Et c'est dommage, parce que Gringe savait que si Claude n'avait pas réagit, il serait probablement allé trop loin, bien trop loin avec la jeune femme. Et aurait regretté amèrement.
Mais ça ne s'était pas passé, alors il se gardait bien d'évoquer ça.

- Qu'est-ce qu'il se passe ? demanda Gringe en se tournant vers son pote.

Le profil d'Aurélien lui faisait étrangement de la peine. Son regard levé vers le ciel était sans éclat. Il avait presque l'air d'être mort de l'intérieur, d'être un robot qui inspirait cette fumée grise et l'expirait dans les secondes qui suivait. Aucun sourire ne se dessinait sur ses lèvres et venait orner son visage.

Triste tableau.

- Hey, Orel. Qu'est-ce qui va pas ? insista Gringe.
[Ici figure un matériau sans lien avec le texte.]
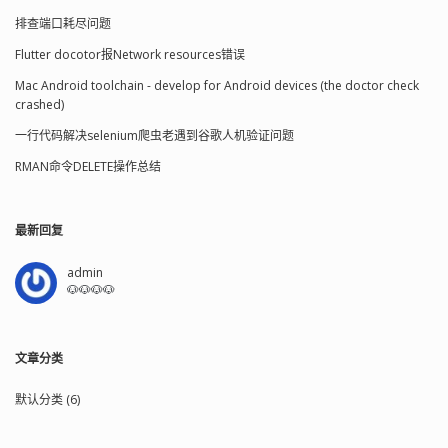
排查端口耗尽问题
Flutter docotor报Network resources错误
Mac Android toolchain - develop for Android devices (the doctor check
crashed)
一行代码解决selenium爬虫老遇到谷歌人机验证问题
RMAN命令DELETE操作总结
最新回复
admin
🐶🐶🐶🐶
文章分类
默认分类 (6)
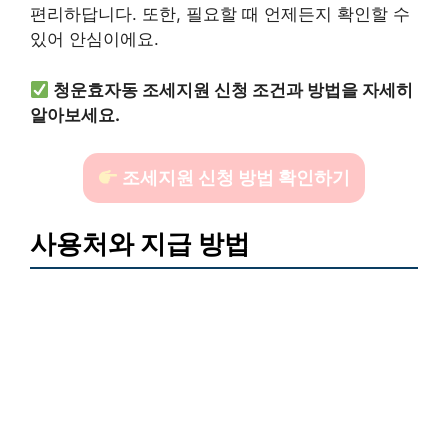
편리하답니다. 또한, 필요할 때 언제든지 확인할 수
있어 안심이에요.
청운효자동 조세지원 신청 조건과 방법을 자세히
알아보세요.
조세지원 신청 방법 확인하기
사용처와 지급 방법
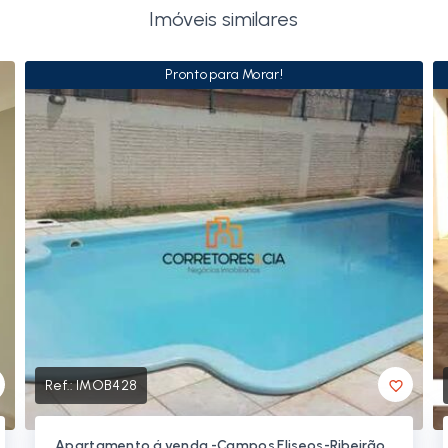
Imóveis similares
Pronto para Morar!
Ref.:
IMOB428
Apartamento á venda -Campos Eliseos-Ribeirão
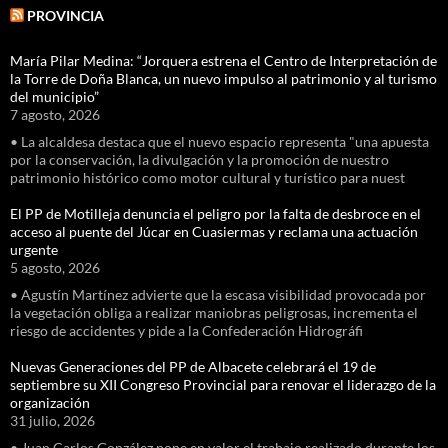
PROVINCIA
María Pilar Medina: “Jorquera estrena el Centro de Interpretación de
la Torre de Doña Blanca, un nuevo impulso al patrimonio y al turismo
del municipio”
7 agosto, 2026
• La alcaldesa destaca que el nuevo espacio representa "una apuesta
por la conservación, la divulgación y la promoción de nuestro
patrimonio histórico como motor cultural y turístico para nuest
El PP de Motilleja denuncia el peligro por la falta de desbroce en el
acceso al puente del Júcar en Cuasiermas y reclama una actuación
urgente
5 agosto, 2026
• Agustín Martínez advierte que la escasa visibilidad provocada por
la vegetación obliga a realizar maniobras peligrosas, incrementa el
riesgo de accidentes y pide a la Confederación Hidrográfi
Nuevas Generaciones del PP de Albacete celebrará el 19 de
septiembre su XII Congreso Provincial para renovar el liderazgo de la
organización
31 julio, 2026
• Juan Carlos González pone en valor el trabajo realizado durante los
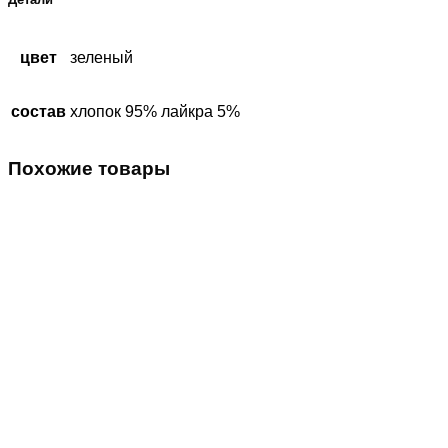
цвет
зеленый
состав
хлопок 95% лайкра 5%
Похожие товары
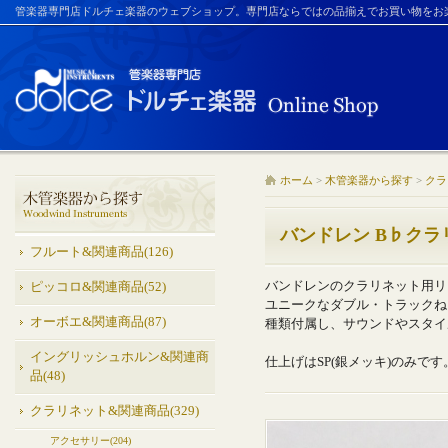
管楽器専門店ドルチェ楽器のウェブショップ。専門店ならではの品揃えでお買い物をお
ホーム
>
木管楽器から探す
>
クラ
バンドレン B♭クラ
フルート&関連商品(126)
バンドレンのクラリネット用リガ
ピッコロ&関連商品(52)
ユニークなダブル・トラックね
オーボエ&関連商品(87)
種類付属し、サウンドやスタイ
イングリッシュホルン&関連商
仕上げはSP(銀メッキ)のみです
品(48)
クラリネット&関連商品(329)
アクセサリー(204)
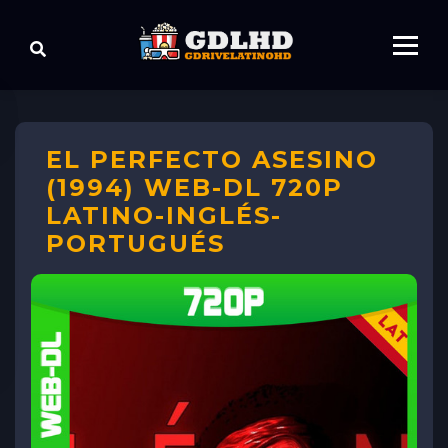
EL PERFECTO ASESINO
(1994) WEB-DL 720P
LATINO-INGLÉS-
PORTUGUÉS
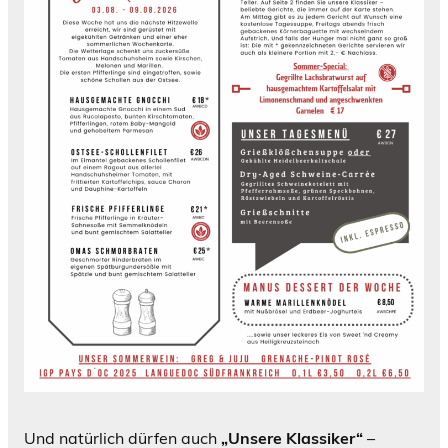
Und natürlich dürfen auch
„Unsere Klassiker“
–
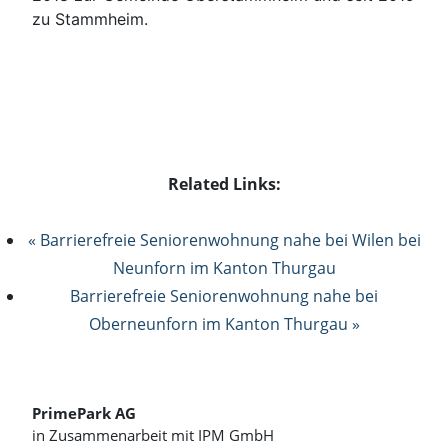
zu Stammheim.
Related Links:
« Barrierefreie Seniorenwohnung nahe bei Wilen bei
Neunforn im Kanton Thurgau
Barrierefreie Seniorenwohnung nahe bei
Oberneunforn im Kanton Thurgau »
PrimePark AG
in Zusammenarbeit mit IPM GmbH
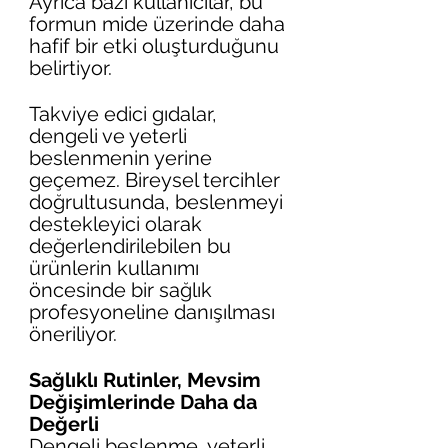
Ayrıca bazı kullanıcılar, bu 
formun mide üzerinde daha 
hafif bir etki oluşturduğunu 
belirtiyor. 
Takviye edici gıdalar, 
dengeli ve yeterli 
beslenmenin yerine 
geçemez. Bireysel tercihler 
doğrultusunda, beslenmeyi 
destekleyici olarak 
değerlendirilebilen bu 
ürünlerin kullanımı 
öncesinde bir sağlık 
profesyoneline danışılması 
öneriliyor.
Sağlıklı Rutinler, Mevsim 
Değişimlerinde Daha da 
Değerli
Dengeli beslenme, yeterli 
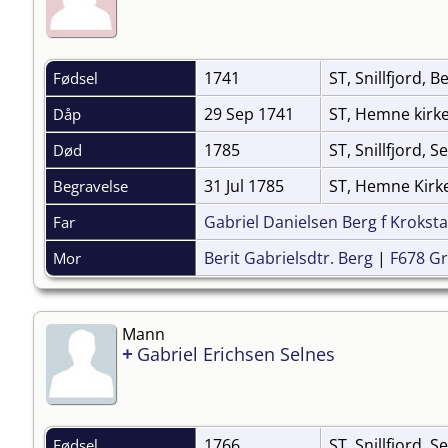
1741
ST, Snillfjord, B
Fødsel
29 Sep 1741
ST, Hemne kirk
Dåp
1785
ST, Snillfjord, S
Død
31 Jul 1785
ST, Hemne Kir
Begravelse
Gabriel Danielsen Berg f Krokst
Far
Berit Gabrielsdtr. Berg
|
F678 G
Mor
Mann
+
Gabriel Erichsen Selnes
1766
ST, Snillfjord, S
Fødsel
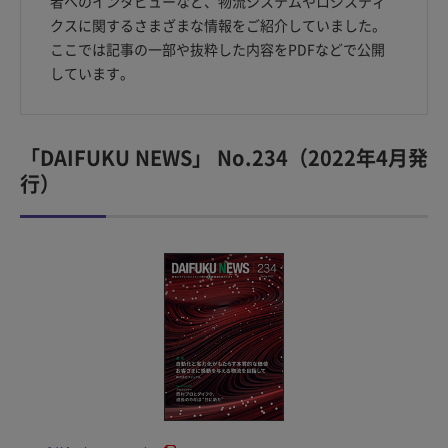
者へのインタビューなど、物流システムやロジスティ
クスに関するさまざまな情報をご紹介していました。
ここでは記事の一部や抜粋した内容をPDFなどで公開
しています。
「DAIFUKU NEWS」 No.234（2022年4月発
行）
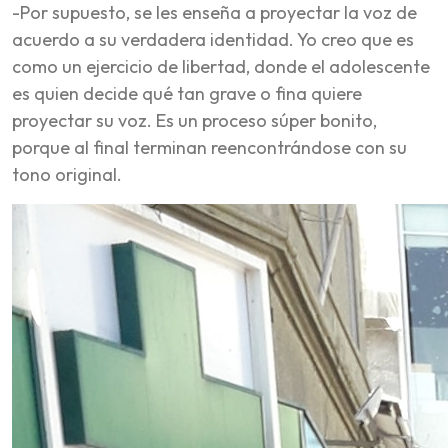
-Por supuesto, se les enseña a proyectar la voz de
acuerdo a su verdadera identidad. Yo creo que es
como un ejercicio de libertad, donde el adolescente
es quien decide qué tan grave o fina quiere
proyectar su voz. Es un proceso súper bonito,
porque al final terminan reencontrándose con su
tono original.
Il avait envie de le prendre dans ses bras, de lui promettre des choses absurdes. Mais il ne pouvait pas le faire.
Enfin, techniquement il pouvait.
Mais bon.

- Je suis juste pas très bien, j'ai bu et je me sens fatigué. Je voulais juste fumer, peut-être rentrer. Mais tout va bien.
- Regarde-moi, dit Gringe à voix basse.

Orel tourna la tête, et fixa son regard vide dans celui de Gringe.
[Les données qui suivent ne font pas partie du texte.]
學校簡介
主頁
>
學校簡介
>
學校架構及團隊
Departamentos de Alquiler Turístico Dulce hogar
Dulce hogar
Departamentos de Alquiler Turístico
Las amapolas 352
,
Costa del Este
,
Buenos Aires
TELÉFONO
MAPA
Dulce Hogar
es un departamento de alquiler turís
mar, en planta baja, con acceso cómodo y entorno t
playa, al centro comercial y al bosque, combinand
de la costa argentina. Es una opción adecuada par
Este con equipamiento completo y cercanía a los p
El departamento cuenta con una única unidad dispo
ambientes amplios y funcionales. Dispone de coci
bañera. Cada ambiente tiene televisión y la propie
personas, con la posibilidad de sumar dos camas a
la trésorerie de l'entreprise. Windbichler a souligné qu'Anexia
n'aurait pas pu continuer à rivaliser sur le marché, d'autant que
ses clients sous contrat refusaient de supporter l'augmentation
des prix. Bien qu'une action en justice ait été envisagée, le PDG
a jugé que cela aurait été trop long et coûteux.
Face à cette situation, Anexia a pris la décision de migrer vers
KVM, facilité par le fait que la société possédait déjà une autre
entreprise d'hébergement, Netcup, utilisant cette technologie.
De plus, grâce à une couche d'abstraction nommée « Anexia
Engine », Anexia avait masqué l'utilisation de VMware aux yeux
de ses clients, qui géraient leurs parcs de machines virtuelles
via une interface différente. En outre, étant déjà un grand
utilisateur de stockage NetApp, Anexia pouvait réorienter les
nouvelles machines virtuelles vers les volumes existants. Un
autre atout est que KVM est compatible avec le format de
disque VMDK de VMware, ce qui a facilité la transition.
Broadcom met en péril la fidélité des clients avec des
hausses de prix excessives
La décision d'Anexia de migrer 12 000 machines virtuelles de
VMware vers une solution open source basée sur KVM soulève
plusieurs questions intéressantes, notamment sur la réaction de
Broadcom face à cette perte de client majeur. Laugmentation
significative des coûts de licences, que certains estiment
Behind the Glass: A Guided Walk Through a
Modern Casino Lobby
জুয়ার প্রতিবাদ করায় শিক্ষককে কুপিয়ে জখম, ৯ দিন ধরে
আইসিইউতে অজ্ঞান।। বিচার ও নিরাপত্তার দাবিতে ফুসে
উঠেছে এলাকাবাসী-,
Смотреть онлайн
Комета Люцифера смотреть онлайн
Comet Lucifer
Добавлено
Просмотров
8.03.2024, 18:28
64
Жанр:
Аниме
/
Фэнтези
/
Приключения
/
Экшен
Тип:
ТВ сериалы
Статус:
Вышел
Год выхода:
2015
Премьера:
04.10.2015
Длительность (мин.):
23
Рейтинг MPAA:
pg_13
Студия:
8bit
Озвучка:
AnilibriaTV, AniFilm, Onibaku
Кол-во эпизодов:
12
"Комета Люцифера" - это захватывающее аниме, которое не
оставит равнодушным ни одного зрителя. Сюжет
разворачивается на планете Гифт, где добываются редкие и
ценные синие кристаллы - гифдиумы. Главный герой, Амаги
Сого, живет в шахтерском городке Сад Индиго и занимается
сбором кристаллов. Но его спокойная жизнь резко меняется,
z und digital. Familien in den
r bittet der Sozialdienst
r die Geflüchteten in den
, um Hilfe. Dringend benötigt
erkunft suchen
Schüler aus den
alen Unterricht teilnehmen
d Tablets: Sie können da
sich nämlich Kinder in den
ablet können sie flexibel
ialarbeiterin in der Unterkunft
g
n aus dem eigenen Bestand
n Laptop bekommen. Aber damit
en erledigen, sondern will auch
- Qu'est-ce qu'il ne va pas ? répéta-t-il.
- Je me pose des questions, dit Aurélien en regardant à nouveau en face de lui.
- Si c'est par rapport à tout à l'heure, saches que je suis désolé, j'aurais pas du me ...
- C'est pas ça, le coupa sèchement Aurélien. À vrai dire j'en avais quelque chose à faire sur le moment mais faut croire que je te fais confiance.

Le ventre de Guillaume se tordit. Il lui faisait confiance.

"Si tu savais quelle connerie tu fais" pensa-t-il.

Aurélien reprit :

- Je me pose juste le genre de questions stupides qu'on s'est déjà posées, et je me demande comment gérer ça en publique, je me demande si je vais réussir à...
- Wow. Doucement. Je pourrais te dire qu'on s'en tape du regard des autres mais je ne vais pas te mentir. Ce n'est pas d'ici demain que je mettrai ma langue dans ta bouche en plein centre-ville.

Aurélien rigola doucement, ce qui redonna un peu de force à Gringe.

- Mais je suis là, c'est un truc qu'on va devoir gérer à deux, repris Gringe en parlant doucement et jetant des regards autour d'eux. Ça va prendre beaucoup de temps, mais on en discutera ensemble. Le but pour l'instant, c'est juste de paraître le plus "comme d'habitude" possible en public, et ça nous laisse le temps de choisir pour la suite.
- Et si on gaffe ?
- Pourquoi on ferait ça ?
- L'alcool, l'excitation, j'sais pas mais par contre, ce que je sais, c'est qu'on en est capable, de faire une belle connerie.
- Eh bah on verra bien, annonça Guillaume, ne sachant pas quoi dire d'autre.
- D'accord.

Aurélien écrasa son mégot et Guillaume en fit de même, puis ils reprenèrent leur soirée là où il l'avait laissée.